September 18, 2004
Yes, That's it Exactly
Note: this is a post recovered from my old blog, before it died of an insufficient backup. Any comments/trackbacks on it have not been brought over, but can be seen with the original. The date is that of the original posting.\"\;
Stephanie just summed up my thoughts about this election almost perfectly:
I watched the convention again last night.
And fell asleep in the middle of President Bush's speech. Yep, nodded right off.
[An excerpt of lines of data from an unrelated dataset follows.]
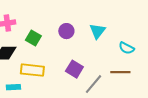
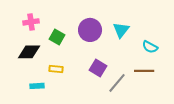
purple circle: (66, 31) -> (90, 30), size x1.5
yellow rectangle: (32, 70) -> (56, 69), size x0.6

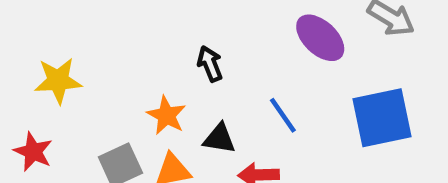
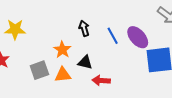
purple ellipse: (320, 38) -> (138, 37), moved
blue line: (283, 115) -> (113, 36), moved

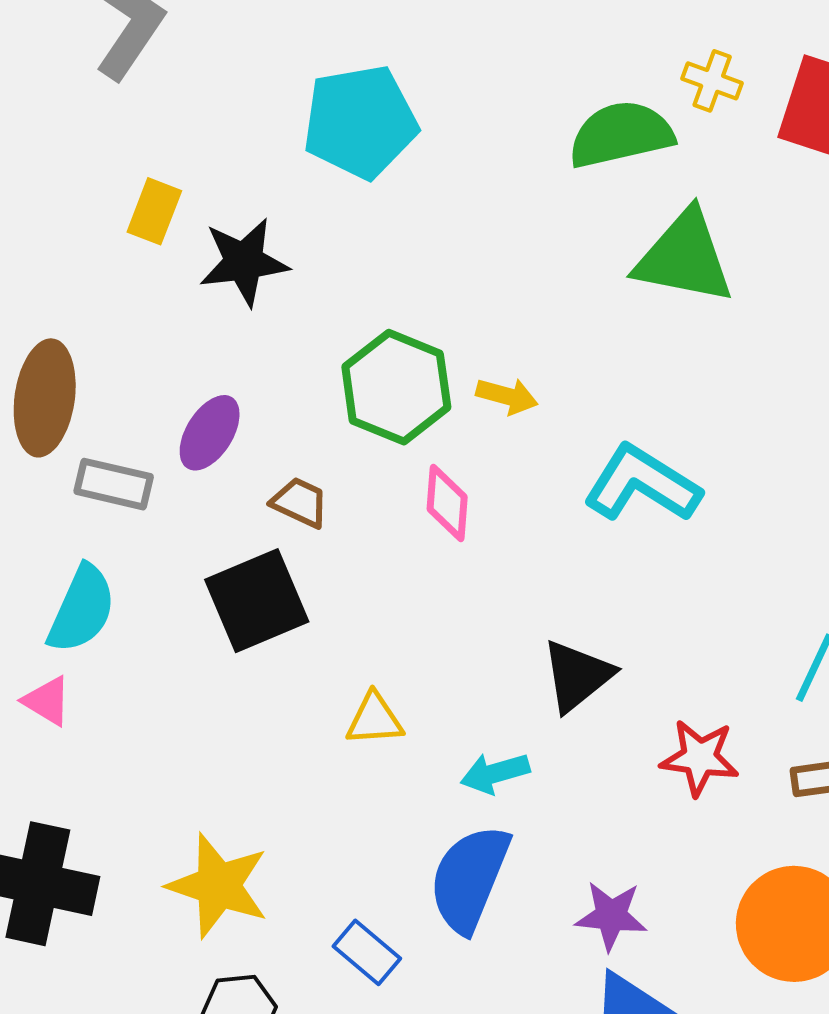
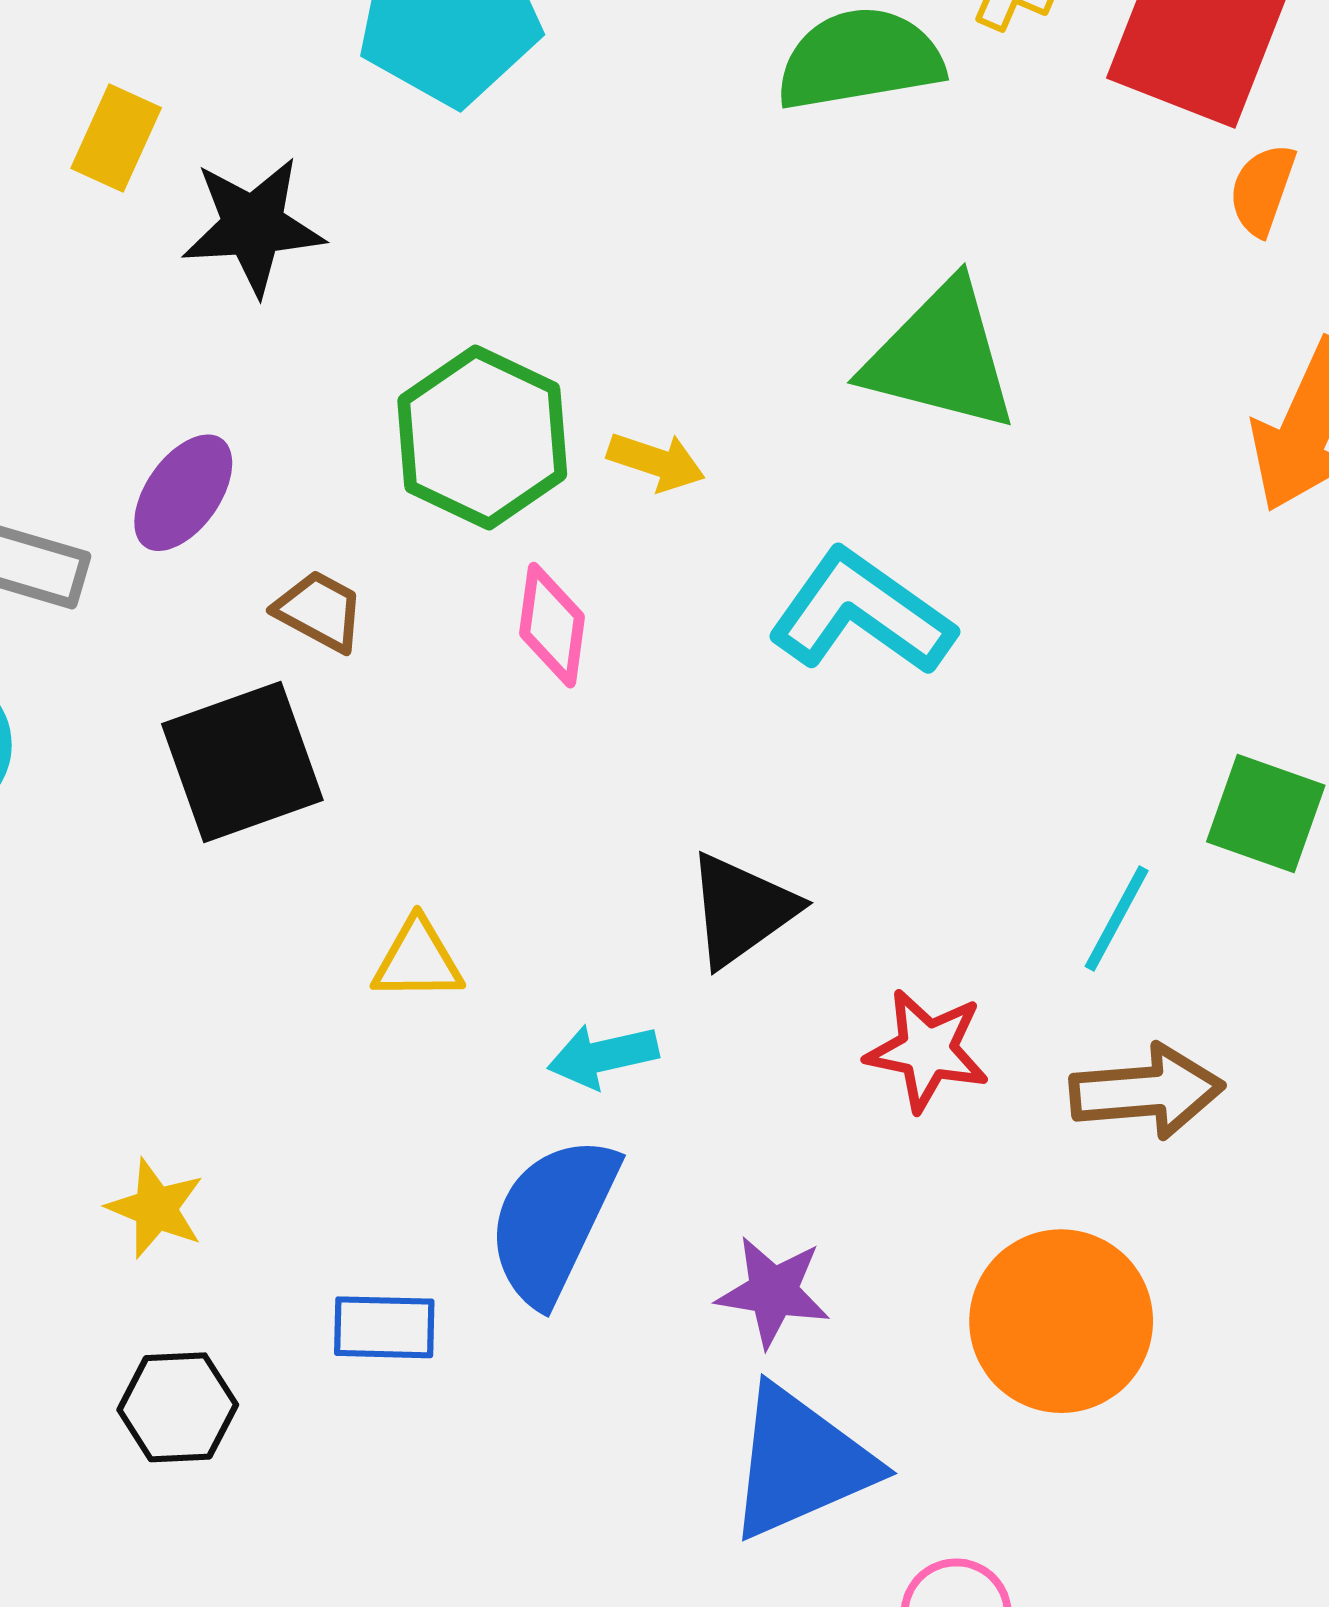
green triangle: (684, 257) -> (941, 357), moved
yellow star: (218, 886) -> (156, 1208), size x0.6
blue rectangle: (367, 952) -> (384, 1327), turned -42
The part I watched was okay. I understand that it got better when he started talking about foreign policy. I heard most of his domestic agenda. It was good to listen to, as I get so wrapped up in domestic security that I forget how much I actually disagree with the President. Ah, I remember now. Something about spending, spending, spending, funding, funding, funding ... legislating morality. ... Yes, that was it.
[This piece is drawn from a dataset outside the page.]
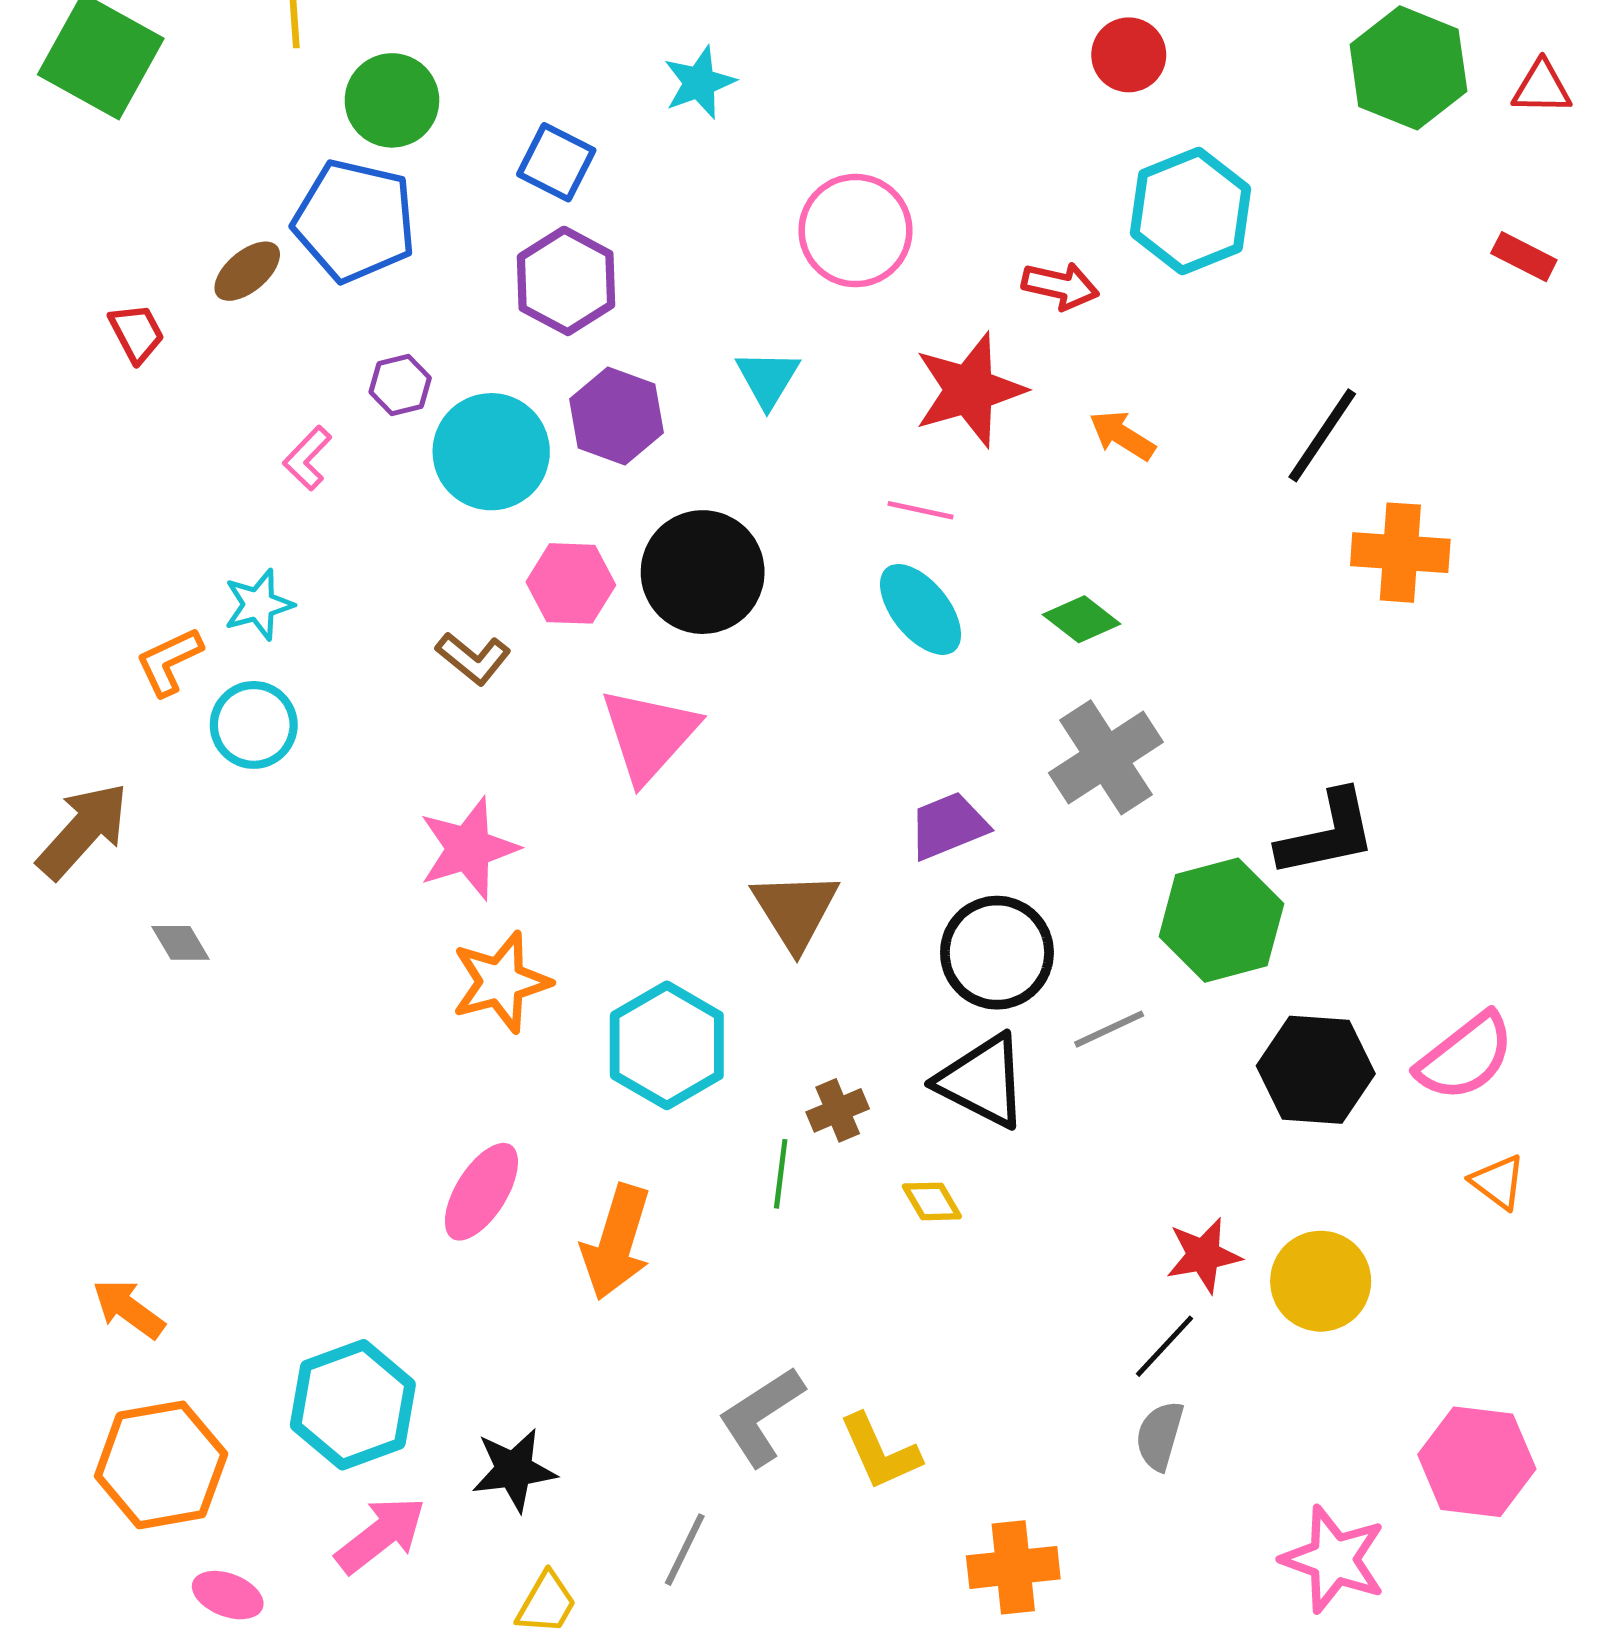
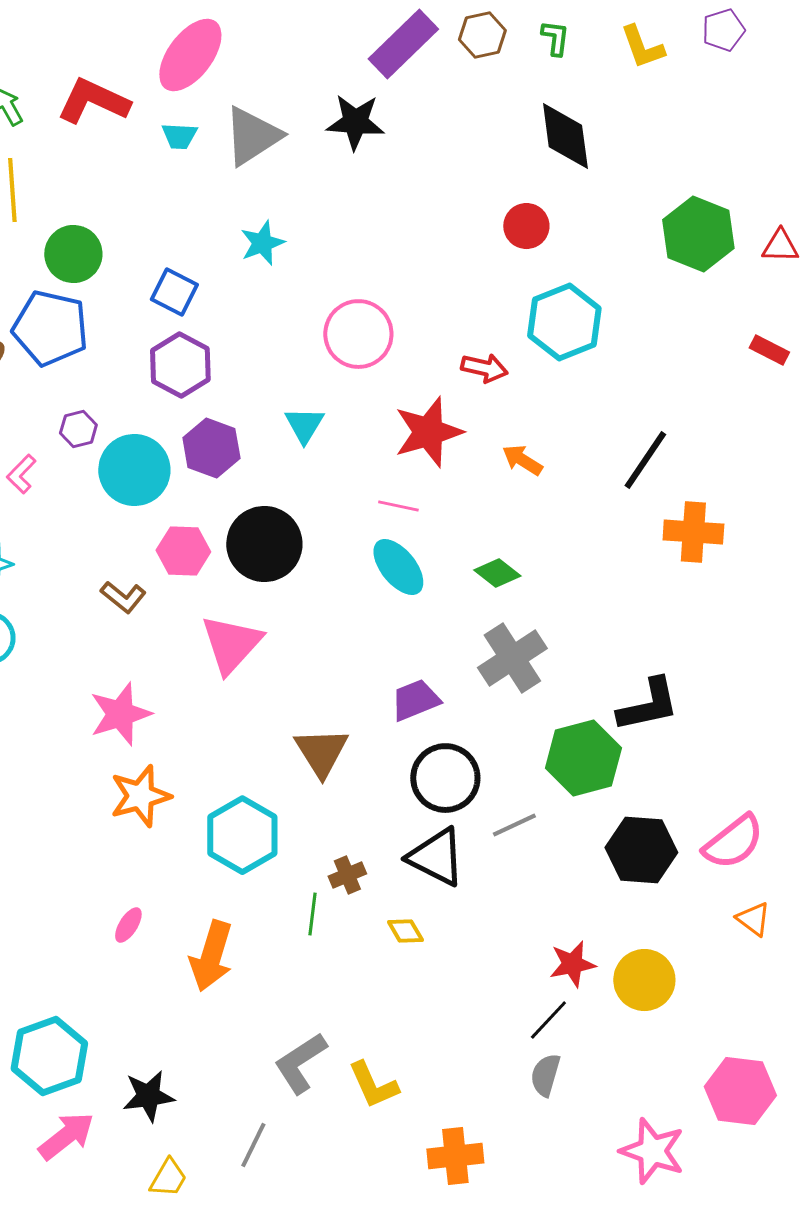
pink ellipse: (481, 1192) -> (128, 925), size x0.6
Still, the idea of Kerry winning sends chills of fear down my spine. Kerry, who is shocked and outraged that Dick Cheney has questioned his fitness to command. Good grief. This is an election. We're all supposed to question the candidates' fitness to command. Cheney, being the VP and in a position to know what it takes to be Commander in Chief, and a voter himself, has every right to question. That's the point! In an election, you do that!
I guess I can understand the outrage, though. It's not like John Kerry questions Bush's or Cheney's fitness to command the nation ... oh wait, they do? Hmmm. That's okay, though, because they're in office. And they're Bad Guys. Did I get it right? Am I getting the hang of this politics thing after all?
Here's the "almost" in "almost perfectly": she forgot to add that President Bush doesn't believe we should be able to question John Kerry's record either - or at least, not to spend money to question it on TV or radio - and to that end both signed McCain-Feingold (in an era of blatantly unconstitutional laws, this one still takes my breath away) and stated quite openly that he wanted all 527s banned. You know, those pesky organizations that aren't associated (theoretically) with any political party, who exist only for the purpose of gathering citizens' money together to broadcast their political opinions.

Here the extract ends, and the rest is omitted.